Instructions for the task ▸
Reproduce the records word for word, leaving out any pictures they hold.

Data provided ▸
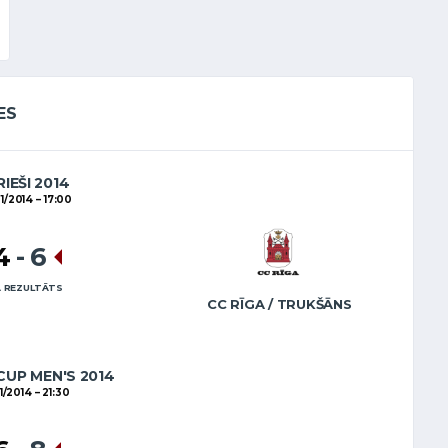
ES
RIEŠI 2014
01/2014
17:00
4
-
6
 REZULTĀTS
CC RĪGA / TRUKŠĀNS
CUP MEN'S 2014
01/2014
21:30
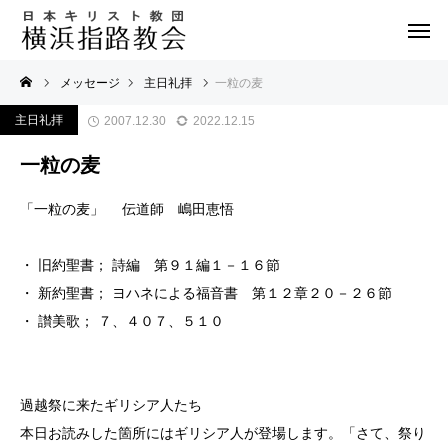
メッセージ
主日礼拝
一粒の麦
主日礼拝
2007.12.30
2022.12.15
一粒の麦
「一粒の麦」 伝道師 嶋田恵悟
・ 旧約聖書； 詩編 第９１編１－１６節
・ 新約聖書； ヨハネによる福音書 第１２章２０－２６節
・ 讃美歌； ７、４０７、５１０
過越祭に来たギリシア人たち
本日お読みした箇所にはギリシア人が登場します。「さて、祭り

Solution ▸
ES
RIEŠI 2014
01/2014
17:00
4
-
6
 REZULTĀTS
CC RĪGA / TRUKŠĀNS
CUP MEN'S 2014
01/2014
21:30
メッセージ
主日礼拝
一粒の麦
主日礼拝
2007.12.30
2022.12.15
一粒の麦
「一粒の麦」 伝道師 嶋田恵悟
・ 旧約聖書； 詩編 第９１編１－１６節
・ 新約聖書； ヨハネによる福音書 第１２章２０－２６節
・ 讃美歌； ７、４０７、５１０
過越祭に来たギリシア人たち
本日お読みした箇所にはギリシア人が登場します。「さて、祭り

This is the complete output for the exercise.